I’ll never forget my first college football game. The team chaplain led the team in the “Lord’s Prayer”. I removed myself immediately from the kneeling crowd of players. Right then and there the tone was set. A new sense of respect was born because my teammates knew how much courage it took for me to walk away; for me to stand alone. As a freshmen this was the hardest thing to do because I was new and I was young. As a sophomore the freshmen saw me stand alone. As a junior, the freshmen and sophomores saw me stand alone. And as a senior, my team saw their Captain stand alone.

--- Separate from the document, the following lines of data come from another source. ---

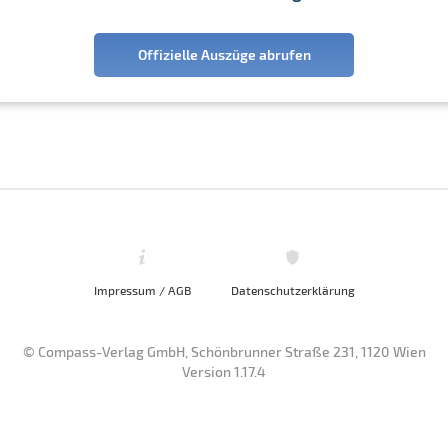
Offizielle Auszüge abrufen
Impressum / AGB
Datenschutzerklärung
© Compass-Verlag GmbH, Schönbrunner Straße 231, 1120 Wien
Version 1.17.4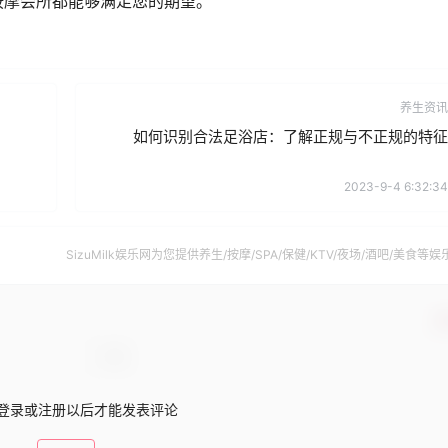
按摩会所都能够满足您的期望。
养生资讯
如何识别合法足浴店：了解正规与不正规的特征
2023-9-4 6:32:34
SizuMilk娱乐网为您提供养生/按摩/SPA/保健/KTV/夜场/酒吧/美食等娱
南。
确
登录或注册以后才能发表评论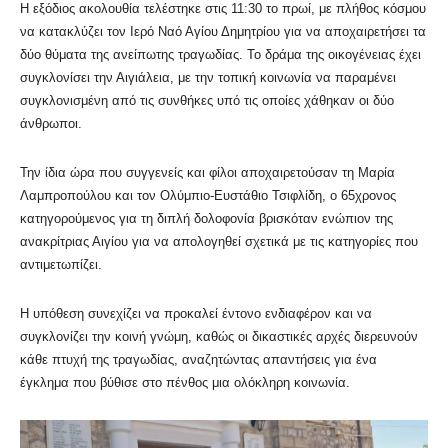
Η εξόδιος ακολουθία τελέστηκε στις 11:30 το πρωί, με πλήθος κόσμου
να κατακλύζει τον Ιερό Ναό Αγίου Δημητρίου για να αποχαιρετήσει τα
δύο θύματα της ανείπωτης τραγωδίας. Το δράμα της οικογένειας έχει
συγκλονίσει την Αιγιάλεια, με την τοπική κοινωνία να παραμένει
συγκλονισμένη από τις συνθήκες υπό τις οποίες χάθηκαν οι δύο
άνθρωποι.
Την ίδια ώρα που συγγενείς και φίλοι αποχαιρετούσαν τη Μαρία
Λαμπροπούλου και τον Ολύμπιο-Ευστάθιο Τσιφλίδη, ο 65χρονος
κατηγορούμενος για τη διπλή δολοφονία βρισκόταν ενώπιον της
ανακρίτριας Αιγίου για να απολογηθεί σχετικά με τις κατηγορίες που
αντιμετωπίζει.
Η υπόθεση συνεχίζει να προκαλεί έντονο ενδιαφέρον και να
συγκλονίζει την κοινή γνώμη, καθώς οι δικαστικές αρχές διερευνούν
κάθε πτυχή της τραγωδίας, αναζητώντας απαντήσεις για ένα
έγκλημα που βύθισε στο πένθος μια ολόκληρη κοινωνία.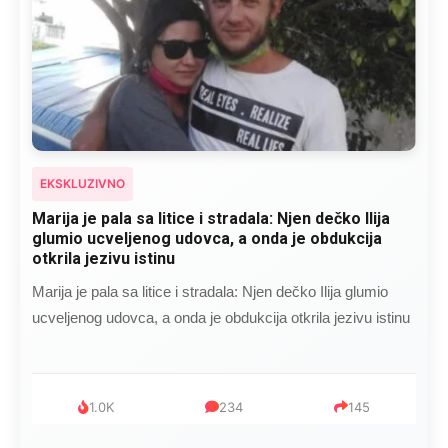
EKSKLUZIVNO
Kad se Marin suprug razbolio ona ga kupala,
pelene mu mijenjala: Jedno jutro je poslao po
čokoladu..
Kad se Marin suprug razbolio ona ga kupala, pelene mu
mijenjala: Jedno jutro je poslao po čokoladu..
999
321
234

As for my football career, I was a two time all conference selection, three time academic honor roll selection, and elected as team captain by my teammates in my senior year. I got the starting job at strong safety as a true freshmen after my 5th game and didn’t look back. 39 consecutive starts later it’s safe to say that I definitely am blessed.
A little over four years have passed since the last time I went to temple with my family. I am done with football now and graduating soon with the aspirations of becoming a chiropractor. I feel at one with myself now. I have learned not to let others control my destiny. I am the only one with that power. Even though I am far away from my family I will take what I have learned from them and empower myself with devotion to my heritage. I know that is what they expect from the Jewish son they have raised. It is said that one must set goals in life in order to be successful. My goals have been set during the time I have been away at college and I can safely say goal number one has been achieved. I can say it with pride. I have kept faith!